What is needed is the run of lines from the one with "toplantısında ilçenin sorunlarını din" through the close of the data, set down exactly.
• • • • •
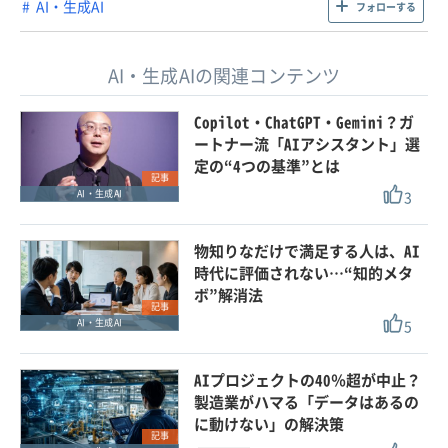
AI・生成AI
フォローする
AI・生成AIの関連コンテンツ
Copilot・ChatGPT・Gemini？ガ
ートナー流「AIアシスタント」選
定の“4つの基準”とは
記事
3
AI・生成AI
物知りなだけで満足する人は、AI
時代に評価されない…“知的メタ
ボ”解消法
記事
5
AI・生成AI
AIプロジェクトの40％超が中止？
製造業がハマる「データはあるの
に動けない」の解決策
記事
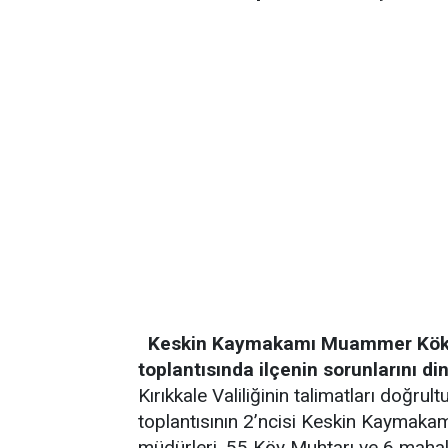
Keskin Kaymakamı Muammer Köken,
toplantısında ilçenin sorunlarını din
Kırıkkale Valiliğinin talimatları doğru
toplantısının 2’ncisi Keskin Kaymak
müdürleri, 55 Köy Muhtarı ve 6 mahal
• • • • •
» OUTPUT FOR THIS TASK:
toplantısında ilçenin sorunlarını din
Kırıkkale Valiliğinin talimatları doğru
toplantısının 2’ncisi Keskin Kaymak
müdürleri, 55 Köy Muhtarı ve 6 mahal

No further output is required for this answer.